Par ailleurs, la pandémie a ralenti voire arrêté le transit des marchandises. “Le premier confinement a eu lieu le 18 mars 2020. Il a eu lieu à un mois du ramadan, alors que le ramadan à lui seul prend 50 à 60% de la production annuelle. Les destinations les plus en vue pour l’export sont le Maroc, la Malaisie, l’Indonésie et la France.”
Cela a entraîné trois phénomènes, dit-il. “Des exportateurs ont envoyé des conteneurs de produits finis et en cours de transit, il y a eu un arrêt total mondial de l’écoulement des produits. Quand les marchandises sont restées deux semaines enfermées dans des conteneurs, les clients se sont désistés. ” Le deuxième phénomène est l’annulation de commandes à la dernière minute, alors même que la récolte et le conditionnement des produits étaient finis, comme avec des emballages customisés. Le troisième phénomène est un manque d’écoulement des stocks durant l’année. Les stocks de 2019-2020 se sont cumulés à ceux de 2020-2021 et les dattes ont été vendues à très bas prix.

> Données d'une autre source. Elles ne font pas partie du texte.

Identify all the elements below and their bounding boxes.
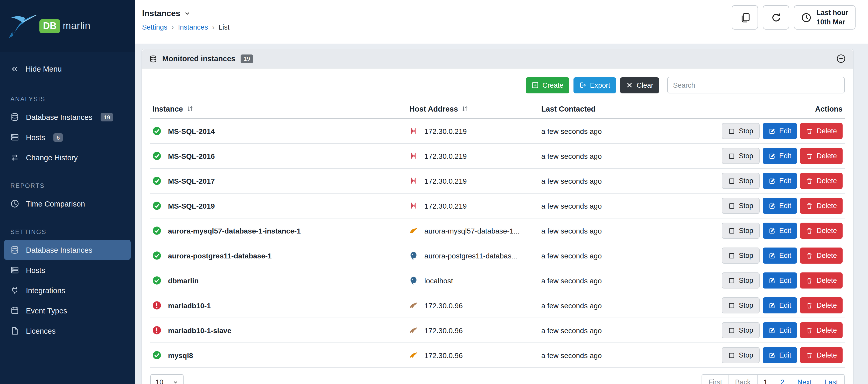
delete-button[interactable]: Delete	[800, 123, 843, 139]
breadcrumb-settings[interactable]: Settings	[142, 23, 167, 31]
pagination: FirstBack12NextLast	[702, 374, 845, 384]
page-title-dropdown[interactable]: Instances	[142, 5, 229, 18]
sort-icon[interactable]	[186, 105, 194, 113]
refresh-button[interactable]	[763, 5, 789, 30]
pagination-back[interactable]: Back	[728, 374, 757, 384]
trash-icon	[806, 352, 813, 359]
mysql-icon	[409, 351, 418, 360]
mariadb-icon	[409, 301, 418, 310]
hide-menu-icon	[10, 65, 19, 73]
sidebar-item-settings-hosts[interactable]: Hosts	[0, 260, 135, 280]
instances-table-body: MS-SQL-2014172.30.0.219a few seconds ago…	[150, 119, 845, 368]
edit-icon	[768, 177, 775, 184]
delete-button[interactable]: Delete	[800, 347, 843, 363]
edit-icon	[768, 202, 775, 209]
edit-button[interactable]: Edit	[763, 297, 797, 314]
clear-button[interactable]: Clear	[620, 77, 659, 93]
sort-icon[interactable]	[461, 105, 469, 113]
edit-button[interactable]: Edit	[763, 223, 797, 239]
breadcrumb-current: List	[219, 23, 229, 31]
edit-button[interactable]: Edit	[763, 347, 797, 363]
delete-button[interactable]: Delete	[800, 173, 843, 189]
status-error-icon	[152, 326, 161, 335]
delete-button[interactable]: Delete	[800, 297, 843, 314]
hide-menu-button[interactable]: Hide Menu	[0, 57, 135, 81]
collapse-button[interactable]	[836, 54, 846, 63]
pagination-row: 10 FirstBack12NextLast	[150, 374, 845, 384]
delete-button[interactable]: Delete	[800, 148, 843, 164]
sidebar-item-time-comparison[interactable]: Time Comparison	[0, 194, 135, 214]
edit-button[interactable]: Edit	[763, 272, 797, 289]
pagination-2[interactable]: 2	[774, 374, 791, 384]
pagination-first[interactable]: First	[702, 374, 729, 384]
last-contacted: a few seconds ago	[539, 218, 699, 243]
count-badge: 19	[101, 113, 113, 121]
sidebar-item-licences[interactable]: Licences	[0, 321, 135, 341]
edit-button[interactable]: Edit	[763, 247, 797, 264]
delete-button[interactable]: Delete	[800, 198, 843, 214]
breadcrumb: Settings › Instances › List	[142, 23, 229, 31]
table-row: aurora-mysql57-database-1-instance-1auro…	[150, 218, 845, 243]
stop-button[interactable]: Stop	[722, 347, 760, 363]
pagination-next[interactable]: Next	[790, 374, 818, 384]
instance-name: MS-SQL-2017	[168, 177, 215, 185]
sqlserver-icon	[409, 151, 418, 160]
stop-button[interactable]: Stop	[722, 148, 760, 164]
sidebar-item-database-instances[interactable]: Database Instances 19	[0, 107, 135, 127]
sidebar-item-event-types[interactable]: Event Types	[0, 300, 135, 321]
edit-button[interactable]: Edit	[763, 198, 797, 214]
instance-name: MS-SQL-2014	[168, 127, 215, 135]
status-ok-icon	[152, 176, 161, 185]
main-area: Instances Settings › Instances › List	[135, 0, 868, 384]
edit-button[interactable]: Edit	[763, 123, 797, 139]
delete-button[interactable]: Delete	[800, 322, 843, 338]
stop-button[interactable]: Stop	[722, 247, 760, 264]
sidebar-item-hosts[interactable]: Hosts 6	[0, 127, 135, 147]
stop-button[interactable]: Stop	[722, 322, 760, 338]
delete-button[interactable]: Delete	[800, 272, 843, 289]
stop-button[interactable]: Stop	[722, 297, 760, 314]
status-ok-icon	[152, 151, 161, 160]
nav-label: Time Comparison	[26, 200, 85, 208]
stop-button[interactable]: Stop	[722, 198, 760, 214]
instance-name: mysql8	[168, 351, 193, 359]
clock-icon	[10, 199, 19, 208]
copy-button[interactable]	[732, 5, 758, 30]
database-icon	[10, 245, 19, 254]
trash-icon	[806, 252, 813, 259]
sidebar-item-settings-database-instances[interactable]: Database Instances	[4, 240, 131, 260]
stop-icon	[728, 277, 735, 284]
create-button[interactable]: Create	[526, 77, 569, 93]
table-toolbar: Create Export Clear	[150, 77, 845, 93]
delete-button[interactable]: Delete	[800, 247, 843, 264]
search-input[interactable]	[667, 77, 845, 93]
column-header-host-address: Host Address	[409, 105, 458, 113]
section-title-settings: SETTINGS	[0, 224, 135, 240]
trash-icon	[806, 152, 813, 159]
nav-label: Database Instances	[26, 113, 92, 121]
edit-button[interactable]: Edit	[763, 148, 797, 164]
edit-button[interactable]: Edit	[763, 173, 797, 189]
mysql-icon	[409, 226, 418, 235]
breadcrumb-instances[interactable]: Instances	[178, 23, 208, 31]
stop-icon	[728, 177, 735, 184]
stop-icon	[728, 352, 735, 359]
status-ok-icon	[152, 127, 161, 136]
table-header-row: Instance Host Address Last Contacted Act…	[150, 103, 845, 119]
status-ok-icon	[152, 201, 161, 210]
sidebar-item-integrations[interactable]: Integrations	[0, 280, 135, 300]
pagination-1[interactable]: 1	[757, 374, 774, 384]
time-range-button[interactable]: Last hour 10th Mar	[794, 5, 856, 30]
edit-button[interactable]: Edit	[763, 322, 797, 338]
export-button[interactable]: Export	[573, 77, 616, 93]
stop-button[interactable]: Stop	[722, 223, 760, 239]
stop-button[interactable]: Stop	[722, 272, 760, 289]
edit-icon	[768, 302, 775, 309]
column-header-instance: Instance	[152, 105, 183, 113]
stop-button[interactable]: Stop	[722, 123, 760, 139]
page-size-select[interactable]: 10	[150, 374, 184, 384]
delete-button[interactable]: Delete	[800, 223, 843, 239]
pagination-last[interactable]: Last	[818, 374, 845, 384]
stop-button[interactable]: Stop	[722, 173, 760, 189]
sidebar-item-change-history[interactable]: Change History	[0, 147, 135, 168]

La chaîne de financement est brisée
L’exportation suit une chaîne de financement avec un ordre précis. L’exploitant achète les dattes récoltées à crédit, il les vend. Une fois la marchandise reçue, il reçoit le paiement. Il utilise l’argent du paiement pour rembourser son crédit et en contracter un nouveau pour acheter la prochaine récolte. Etant donné que des marchandises ont été refusées à l’export et que des clients se sont désistés ou ont annulé les commandes, les exploitants de dattes se sont retrouvés avec de lourdes dettes.

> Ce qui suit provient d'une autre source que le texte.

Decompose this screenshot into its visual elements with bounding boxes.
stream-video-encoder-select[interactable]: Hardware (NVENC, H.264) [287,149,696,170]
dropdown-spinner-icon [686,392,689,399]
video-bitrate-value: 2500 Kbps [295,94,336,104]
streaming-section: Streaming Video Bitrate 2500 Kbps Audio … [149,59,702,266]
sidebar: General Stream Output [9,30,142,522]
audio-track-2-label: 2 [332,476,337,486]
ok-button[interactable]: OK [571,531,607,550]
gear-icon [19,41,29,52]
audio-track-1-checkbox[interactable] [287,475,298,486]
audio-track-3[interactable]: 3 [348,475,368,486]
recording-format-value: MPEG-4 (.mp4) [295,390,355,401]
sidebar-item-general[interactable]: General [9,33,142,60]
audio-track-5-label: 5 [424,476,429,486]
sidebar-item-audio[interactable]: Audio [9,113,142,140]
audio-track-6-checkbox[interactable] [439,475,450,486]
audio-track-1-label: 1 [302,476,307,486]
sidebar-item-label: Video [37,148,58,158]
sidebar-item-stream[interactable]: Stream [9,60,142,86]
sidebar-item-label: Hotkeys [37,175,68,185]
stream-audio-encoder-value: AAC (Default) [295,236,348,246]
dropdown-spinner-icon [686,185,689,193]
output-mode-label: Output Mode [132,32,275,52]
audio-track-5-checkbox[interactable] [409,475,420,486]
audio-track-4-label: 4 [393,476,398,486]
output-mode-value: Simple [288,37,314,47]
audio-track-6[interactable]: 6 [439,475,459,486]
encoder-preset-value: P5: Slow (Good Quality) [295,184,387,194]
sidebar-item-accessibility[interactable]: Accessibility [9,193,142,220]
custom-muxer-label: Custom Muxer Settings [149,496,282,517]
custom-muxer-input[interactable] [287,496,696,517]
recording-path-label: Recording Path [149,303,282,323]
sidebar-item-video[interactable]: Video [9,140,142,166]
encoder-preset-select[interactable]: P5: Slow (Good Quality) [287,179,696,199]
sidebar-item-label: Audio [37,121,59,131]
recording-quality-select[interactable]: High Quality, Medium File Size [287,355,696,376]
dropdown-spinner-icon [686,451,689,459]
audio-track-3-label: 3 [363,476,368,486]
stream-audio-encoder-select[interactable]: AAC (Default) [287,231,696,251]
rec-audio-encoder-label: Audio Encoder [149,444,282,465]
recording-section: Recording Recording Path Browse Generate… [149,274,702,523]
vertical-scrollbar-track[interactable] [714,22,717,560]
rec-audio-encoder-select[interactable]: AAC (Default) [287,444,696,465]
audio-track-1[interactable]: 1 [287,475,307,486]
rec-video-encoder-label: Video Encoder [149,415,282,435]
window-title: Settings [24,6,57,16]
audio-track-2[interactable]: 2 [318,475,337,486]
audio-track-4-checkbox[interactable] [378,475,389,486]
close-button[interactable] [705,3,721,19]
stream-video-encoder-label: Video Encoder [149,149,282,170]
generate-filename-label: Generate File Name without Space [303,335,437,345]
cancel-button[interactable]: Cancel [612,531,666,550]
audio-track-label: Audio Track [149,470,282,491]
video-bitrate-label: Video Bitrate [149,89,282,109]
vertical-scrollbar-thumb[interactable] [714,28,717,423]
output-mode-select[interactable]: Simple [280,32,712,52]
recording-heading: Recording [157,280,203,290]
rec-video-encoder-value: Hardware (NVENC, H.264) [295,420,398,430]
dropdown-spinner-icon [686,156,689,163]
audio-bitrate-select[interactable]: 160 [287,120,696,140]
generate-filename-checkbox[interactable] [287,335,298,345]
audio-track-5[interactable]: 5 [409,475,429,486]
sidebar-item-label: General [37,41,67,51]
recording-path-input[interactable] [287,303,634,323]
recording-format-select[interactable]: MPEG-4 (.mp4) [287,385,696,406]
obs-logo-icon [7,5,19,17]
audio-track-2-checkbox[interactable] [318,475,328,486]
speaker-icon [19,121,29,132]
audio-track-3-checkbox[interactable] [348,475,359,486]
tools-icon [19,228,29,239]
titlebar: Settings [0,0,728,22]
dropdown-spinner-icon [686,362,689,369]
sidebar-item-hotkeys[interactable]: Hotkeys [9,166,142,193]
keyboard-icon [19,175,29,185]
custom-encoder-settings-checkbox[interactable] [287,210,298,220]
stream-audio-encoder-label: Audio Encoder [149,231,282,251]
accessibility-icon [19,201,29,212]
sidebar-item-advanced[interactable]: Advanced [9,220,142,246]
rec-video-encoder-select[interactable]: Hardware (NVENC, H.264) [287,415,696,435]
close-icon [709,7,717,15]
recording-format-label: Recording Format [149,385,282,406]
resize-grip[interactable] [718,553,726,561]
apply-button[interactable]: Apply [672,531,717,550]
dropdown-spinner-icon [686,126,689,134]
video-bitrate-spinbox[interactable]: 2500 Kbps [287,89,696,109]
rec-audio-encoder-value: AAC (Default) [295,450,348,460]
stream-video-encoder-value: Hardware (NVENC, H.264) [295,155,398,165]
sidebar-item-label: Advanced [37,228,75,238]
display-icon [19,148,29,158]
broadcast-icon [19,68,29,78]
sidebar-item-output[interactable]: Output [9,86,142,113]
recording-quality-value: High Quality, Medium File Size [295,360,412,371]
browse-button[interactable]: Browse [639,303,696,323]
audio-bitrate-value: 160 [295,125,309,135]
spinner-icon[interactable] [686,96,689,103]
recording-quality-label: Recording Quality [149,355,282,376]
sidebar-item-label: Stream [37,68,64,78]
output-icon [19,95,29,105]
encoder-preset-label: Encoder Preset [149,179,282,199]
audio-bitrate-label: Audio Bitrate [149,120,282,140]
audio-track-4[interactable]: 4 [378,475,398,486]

Les conséquences sont énormes. “Certains se sont ruinés, ils ont perdu beaucoup d’argent. Ils n’ont plus de moyens pour mobiliser des fonds pour acheter les dattes de façon prématurée. Maintenant, ils achètent après récolte et à crédit auprès de l’agriculteur. Les exportateurs ont moins de revenus, ils sont obligés d’acheter moins cher. Ils ont des moyens réduits à cause du COVID-19. Le statut de l’agriculteur a chuté. Avant, il vendait sa récolte à prix élevé et prématuré. Maintenant, il vend à prix réduit de 20 ou 30% en novembre à crédit.”